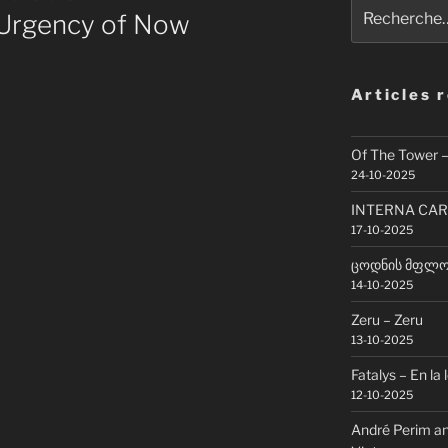
Recherche
 Urgency of Now
pour
:
Articles 
Of The Tower 
24-10-2025
INTERNA CAR
17-10-2025
ცოდნის მფლობ
14-10-2025
Zeru – Zeru
13-10-2025
Fatalys – En la 
12-10-2025
André Perim an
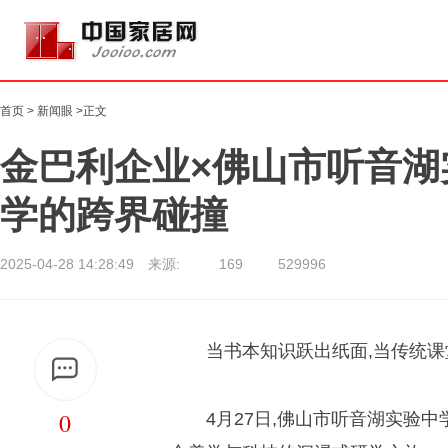
首页
>
新闻眼
>正文
金巴利企业×佛山市听音湖
学的跨界碰撞
2025-04-28 14:28:49 来源:
169
529996
当书本知识跃出纸面,当传统课
0
4月27日,佛山市听音湖实验中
********
■ Description of the task ■
Could you return the whole listing exactly, with every picture removed?

■ Completed task ■
Recherche
 Urgency of Now
pour
:
Articles 
Of The Tower 
24-10-2025
INTERNA CAR
17-10-2025
ცოდნის მფლობ
14-10-2025
Zeru – Zeru
13-10-2025
Fatalys – En la 
12-10-2025
André Perim an
首页
>
新闻眼
>正文
金巴利企业×佛山市听音湖
学的跨界碰撞
2025-04-28 14:28:49 来源:
169
529996
当书本知识跃出纸面,当传统课
0
4月27日,佛山市听音湖实验中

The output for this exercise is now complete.